Recent work has linked increased respiration with insecticide resistance [33], which is consistent with enriched ontology terms both within the Bahir Dar RNAseq produced here and in the integrated Ethiopian data; this again suggests that resistance results in higher respiratory rate either causally or as a result of this phenotype. If these changes result in differences in underlying reactive oxygen and nitrogen species, as previously shown [56], this could impact both vector competence and microbial colonisation.

The data presented here demonstrates that the microbiome may play a role in insecticide resistance in certain settings. We further demonstrate that An. arabiensis from within Ethiopia show similar transcriptomic changes resulting in insecticide resistance; however, the number of genes consistent with An. arabiensis from Burkina Faso are few. Several caveats remain with the conclusions drawn here and other studies. Firstly, a causal relationship between pyrethroid survival and the microbiome must be shown utilising metabolism studies or microbiome transplant. Further, validation of key candidates across multiple populations from vastly different geographies should be demonstrated. Nevertheless, taken together, our data demonstrates both site-specificity and cross-country commonalities in resistance, underlining the necessity to test new insecticide products across multiple localities.

Field Collections

Mosquito collections were carried out in both Ethiopia and Burkina Faso respectively using larval sampling. Mosquito larvae were collected from 7th July to 2nd August 2021 in Tiefora in Burkina Faso (Long. :10.62411667, lat.: -4.55335) characterised by high use of insecticides in agriculture and from 28th July to 6th in Bahirdar (Long.: 11.588790, lat.: 37.3888119) in Ethiopia.

Mosquito Rearing

Mosquitoes were reared under standard insectary conditions of 28^oC ± 2^oc with a 12:12 hour light:dark cycle with one hour dawn:dusk. Larvae were fed ground fish food and upon emergence transferred to cages and maintained on 10% sucrose solution. Banfora (An. coluzzii) and Gaoua (An. arabiensis) were reared in insectaries at Heidelberg University Hospital (UKHD) and Liverpool School of Tropical Medicine (LSTM) respectively; each strain was originally colonised from Burkina Faso [57]. The field caught mosquitoes were reared in insectaries at University of Gondar (An. arabiensis) and Centre National de Recherche et de Formation sur le Paludisme (CNRFP) (An. gambiae, An. coluzzii and An. arabiensis).

Bioassays

Mosquitoes were reared and at 3–5 days old, presumed mated, exposed to 1X, 5X and 10X diagnostic dose of 0.05% Deltamethrin for one hour using standard WHO tube tests [58] to determine the dose that gave ~ 70% mortality at 24 hours. After exposure to appropriate dose (5XDD in field samples, 1XDD at LSTM and UKHD) mortality was recorded 24 hours later. Mosquitoes were then individually stored at -20^oc and their live and dead phenotype recorded. Mosquitoes from University of Gondar were shipped to CNRFP for further processing to ensure consistency of field samples. Extractions were done separately at CNRFP, UKHD and LSTM following the below protocol.

Sample processing

Mosquitoes were individually thawed and 250µL of 70% alcohol added followed by vortexing for 10 seconds to remove the surface microbiome. 250µL of sterile distilled water was then added and the samples were vortexed for a further 10 seconds. The samples were then gently rinsed and allowed to dry. Once dry, the head and thorax were separated from the abdomen and each stored in separate tubes for further processing.

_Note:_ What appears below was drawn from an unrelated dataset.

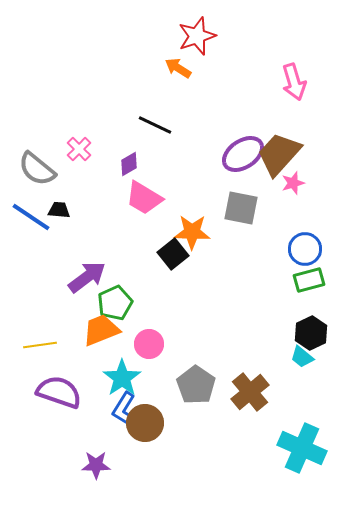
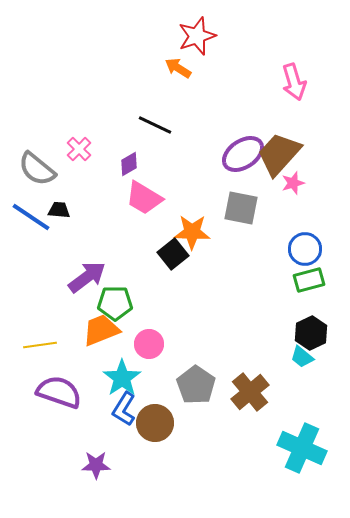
green pentagon: rotated 24 degrees clockwise
brown circle: moved 10 px right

Species identification and molecular analysis

DNA was extracted from the heads and thorax by boiling in STE buffer for 15 minutes at 95^oc. The subsequent DNA from individual mosquitoes underwent species identification through SINE200 PCR following a previously published protocol [59]. To determine the frequency of kdr-L995F [60] and ACE-1 [61] additional PCRs were performed following standard protocols.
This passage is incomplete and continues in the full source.